Kekalahan ini membuat pasukan Persia terpaksa kembali ke
Asia. Meski gagal meraih keberhasilan penuh, namun pasukan Persia berhasil
melaksanakan sebagian tujuan kampanye, yaitu menghukum Naxos serta Eretria dan
menguasai sebagian besar wilayah Aigea. Namun, Darius masih tidak puas dengan
kekalahan dari Ahena, oleh karena itu dia bersiap melaksanakan kampanye
berikutnya. Akan tetapi Darius terlebih dahulu meninggal, sehingga tanggung
jawab invasi selanjutnya dikendalikan oleh penerusnya, Xerxes I, yang memimpin
invasi kedua Persia ke Yunani, dimulai pada tahun 480 SM.
Permulaan Perang
Invasi pertama Persia ke Yunani berakar langsung pada
Pemberontakan Ionia, yang merupakan fase pertama pada Perang Yunani-Persia.
Akan tetapi, invasi itu juga merupakan akibat dari hubungan jangka panjang
antara orang Yunani dan Persia. Pada tahun 500 SM Kekaisaran Persia masih
relatif mudah dan amat ekspansionistik, namun rawan terhadap pemberontakan yang
dilakukan oleh bangsa-bangsa taklukannya. Lagipula, raja Persia, Darius, adalah
seorang perebut takhta, dan telah menghabiskan banyak waktu untuk memadamkan
pemberontakan terhadap kekuasaannya.
Bahkan sebelum Pemberontakan Ionia, Darius
telah mulai memperluas Kekaisaran Persia ke Eropa, menaklukkanThrakia, dan
memaksa Makedonia menjadi sekutu Persia. Upaya ekspansi lebih jauh ke dunia
Yunani kuno yang terpecah-pecah kemungkinan tidak dapat terhindarkan. Akan
tetapi, Pemberontakan Ionia telah secara langsung mengancam kebersatuan
Kekaisaran Persia, dan negara-negara kota di Yunani daratan tetap menjadi
ancaman yang potensial terhadap kestabilan Persia di masa depan. Ini membuat
Darius bertekad untuk menguasai dan menenangkan Yunani dan Aigea, serta
menghukum negara kota yang terlibat dalam Pemberontakan Ionia.

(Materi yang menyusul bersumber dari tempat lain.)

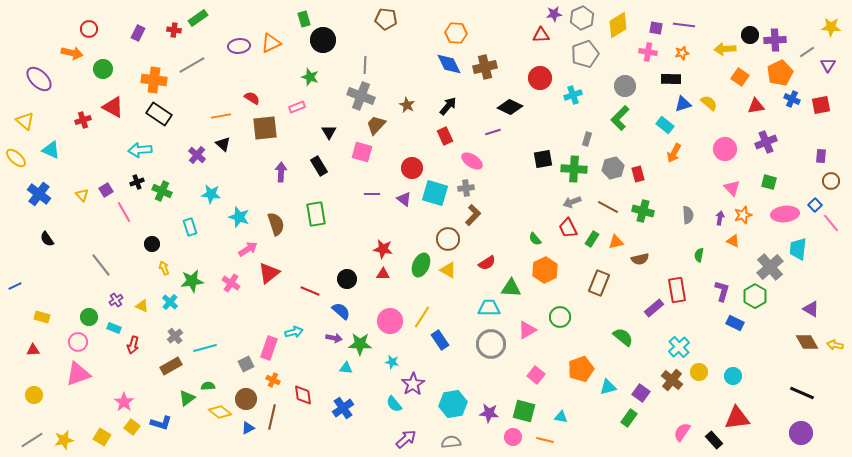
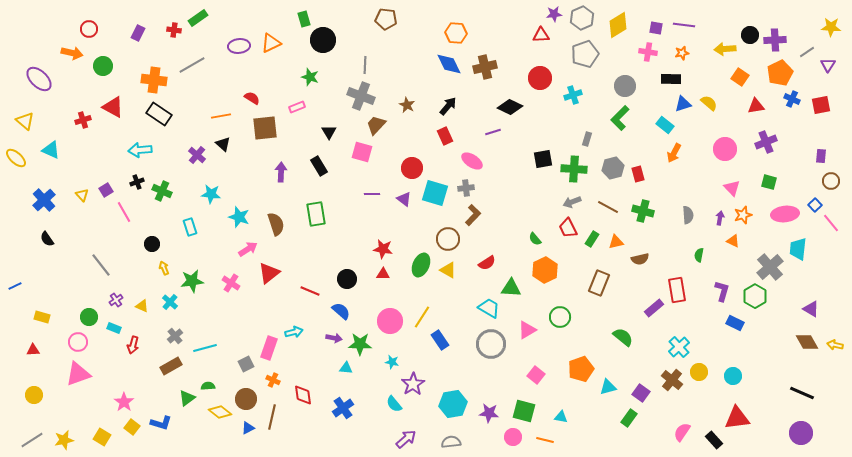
green circle at (103, 69): moved 3 px up
blue cross at (39, 194): moved 5 px right, 6 px down; rotated 10 degrees clockwise
cyan trapezoid at (489, 308): rotated 30 degrees clockwise
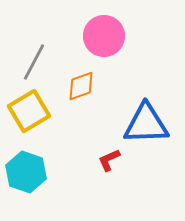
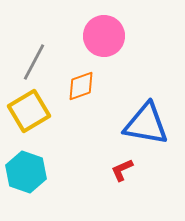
blue triangle: rotated 12 degrees clockwise
red L-shape: moved 13 px right, 10 px down
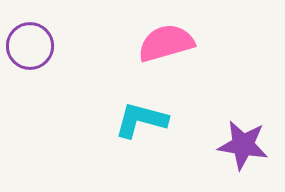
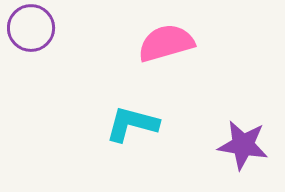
purple circle: moved 1 px right, 18 px up
cyan L-shape: moved 9 px left, 4 px down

Pemberontakan Ionia bermula dari ekspedisi ke Naxos yang
berakhir dengan kegagalan. Upaya tersebut merupakan kerjasama antara satrap
Persia Artaphernes dan tiran Miletos, Aristagoras. Kegagalan ekspedisi itu
membuat Artaphernes memutuskan untuk melengserkan Aristagoras dari jabatannya,
namun sebelum itu sempat dilakukan, Aristagoras telah lebih dulu mundur dan
memproklamasikan Miletos sebagai negara demokrasi.
Kota-kota Ionia lainnya
mengikuti langkah ini, menumbangkan para tiran mereka yang ditunjuk oleh
Persia, dan menyatakan bahwa mereka adalah negara demokrasi. Artistagoras kemudian memohon dukungan dari
negara-negara kota di Yunani daratan, namun hanya Athena dan Eretria yang
bersedia mengirim pasukan.
Keterlibatan Athena dalam Pemberontakan Ionia muncul dari
sederet keadaan yang rumit, bermula dari pendirian Demokrasi Athena pada akhir
abad ke-6 SM. Pada tahun 510 SM, dengan bantuan dari Kleomenes I, Raja Sparta,
rakyat Athena mengusir Hippias, penguasa tiran dari Athena. Keluarga Hippias telah berkuasa selama 50
tahun, dengan ayah Hippias, Peisistratos, memerintah selama 36 tahun. Hippias
sendiri sudah berkuasa selama beberapa tahun dan sebenarnya ingin meneruskan
kekuasaannya.
Setelah diusir dari Athena, Hippias mengungsi ke Sardis, tepatnya
di istana satrap Persia, Artaphernes, dan menjanjikan kendali atas Athena
kepada Persia jika mereka bersedia membantunya untuk kembali berkuasa.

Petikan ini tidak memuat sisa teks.